**WHAT TO WORK ON**
List each line of the data in which the string "fevereiro" appears.

[Extracted page text data]
⟨

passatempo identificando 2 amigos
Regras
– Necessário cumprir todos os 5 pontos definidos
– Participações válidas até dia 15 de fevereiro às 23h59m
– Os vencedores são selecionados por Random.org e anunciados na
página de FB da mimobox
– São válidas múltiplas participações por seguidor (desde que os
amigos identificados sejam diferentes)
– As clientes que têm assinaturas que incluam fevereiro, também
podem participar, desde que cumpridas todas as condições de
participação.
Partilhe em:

⟩
⟨

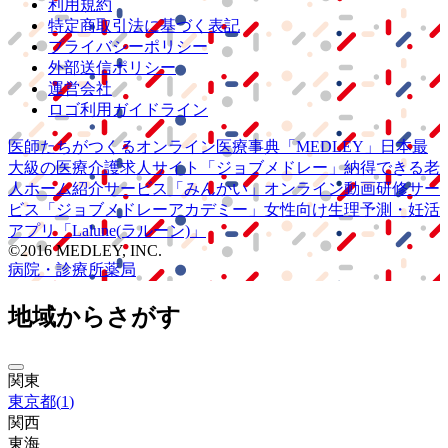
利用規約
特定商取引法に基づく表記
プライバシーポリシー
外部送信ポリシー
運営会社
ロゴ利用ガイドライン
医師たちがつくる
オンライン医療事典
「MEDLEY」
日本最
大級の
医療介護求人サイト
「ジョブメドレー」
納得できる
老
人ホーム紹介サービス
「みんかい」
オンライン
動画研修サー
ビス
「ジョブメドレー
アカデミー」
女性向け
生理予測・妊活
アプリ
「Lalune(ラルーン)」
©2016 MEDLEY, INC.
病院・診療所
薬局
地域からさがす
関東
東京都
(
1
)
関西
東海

⟩

**SOLUTION FOR THIS TASK**
– Participações válidas até dia 15 de fevereiro às 23h59m
– As clientes que têm assinaturas que incluam fevereiro, também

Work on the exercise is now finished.